This is in part why noise released on VHS has fascinated me. For one, it's on a physical format that predates the youtube boom by roughly a decade. Secondly, out of the above conventions listed above, I've neglected to mention the few but proud (ignore the joke) captures of noise sets from the 1990's, a time where, if one wanted a visual element or even just a visual archive of a piece of noise, one had no other choice but to record to the relatively cheap and pragmatically popular VHS format. There were even a few clips from noise "music videos," simplistic visual patterns that were nonetheless fitting for the audial component. It seems like when one puts something down on a bulky, high capacity brick of plastic as opposed to a short space of data storage, usually with the intent to distribute it to someone who had nothing better to do than to kick back and pop in a tape of sounds he/she couldn't hear anywhere else, the results markedly improved. At one point, I bought a newer VHS release by Unicorngun, "Stick This in your VCR and Smoke It!" It was jsut glitchy patterns set to droney noise, but again, it was more stimulating and obviously had more time and, for lack of better words, love put into it than just some crappy youtube video. This wasn't an advertisement, or a track some guy liked enough to upload it, or even a live set some insane completionist felt a duty to share: this was a finished product, this was something YOU paid for, something someone else put effort into, something they REALLY wanted you to see.

Unfortunately, the kind of quality I allude to is simply not present in Thickly Painted Walls' confused, sloth-like video collage "Homeocrapic Goal Tenure." Rather, it exemplifies the borderline depressing lack of truly great noise videos, with it's incredibly infrequent and unequal balance of live shows, post-production audio and the painfully boring, almost completely arbitrary extended sequences of anything from household chores to silent show-and-tell scenes that serve as both padding and an endurance test.
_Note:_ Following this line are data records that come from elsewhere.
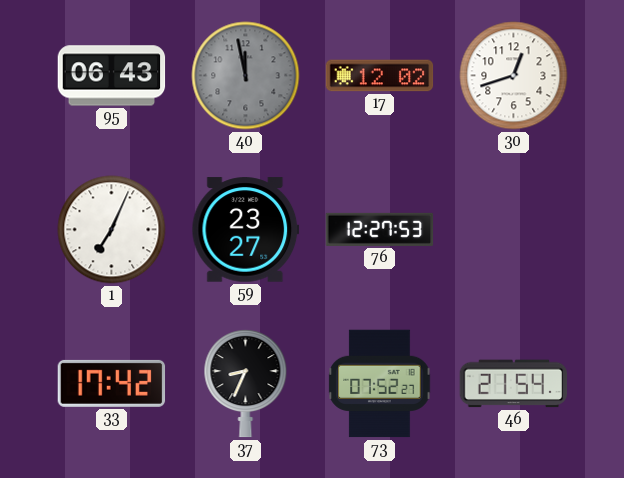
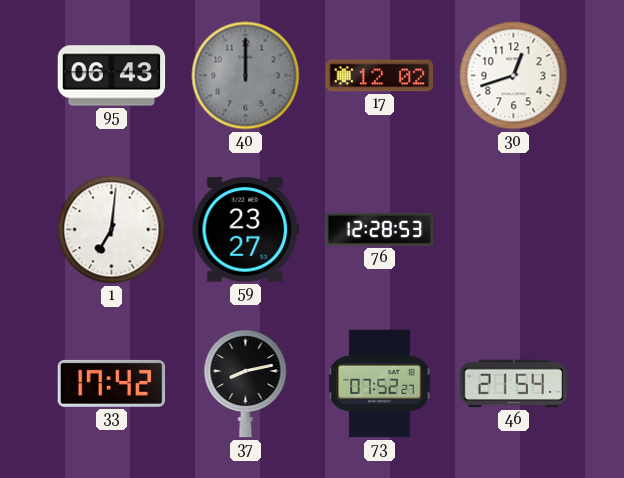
40: 11:58 -> 12:00
1: 7:04 -> 7:01
76: 12:27 -> 12:28
37: 8:34 -> 8:13
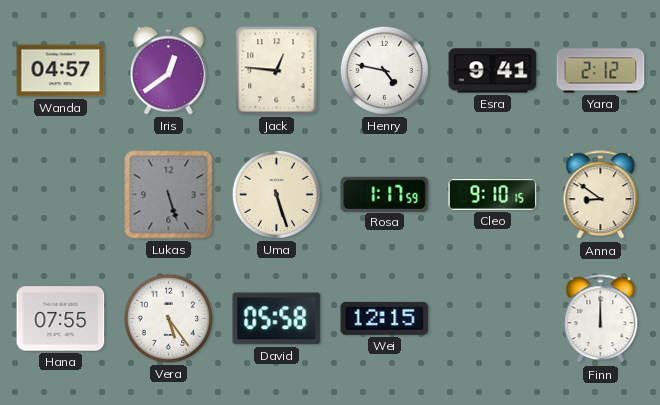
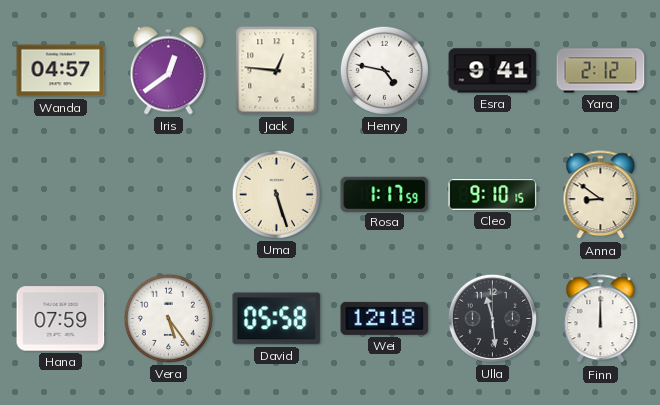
Lukas: 5:27 -> none
Hana: 07:55 -> 07:59
Wei: 12:15 -> 12:18
Ulla: none -> 11:29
The "plot" of HGT, not like I'd expect one, goes something like this:

The beginning is apparently an outtake from a live show recording, maybe from before the actual performance. The visual component is this conical effect I've probably seen somewhere before. The least I can say is, I'm gla the whole thing wasn't like this, since this portion of the tape is highly reminiscent of the generic psychedelic video generated by early windows media player programs.

The next part is actually fairly captivating, the camera following a journey to the top of a dilapidated building then back down again through a filthy stairwell. The music comes in later and it fits well to the mood of the surroundings: piles of cigarrettes, empty beer bottles, graffitti and chipped paint accent a melancholic urban environment, reflected in the rough, almost grungy timbre of the, well, grunge-like music. You can tell there's a lot fo times where the camera man just wants to film as much stuff as possible to see if it'll make for good imagery, and while it's not perfect, this part does show some potential.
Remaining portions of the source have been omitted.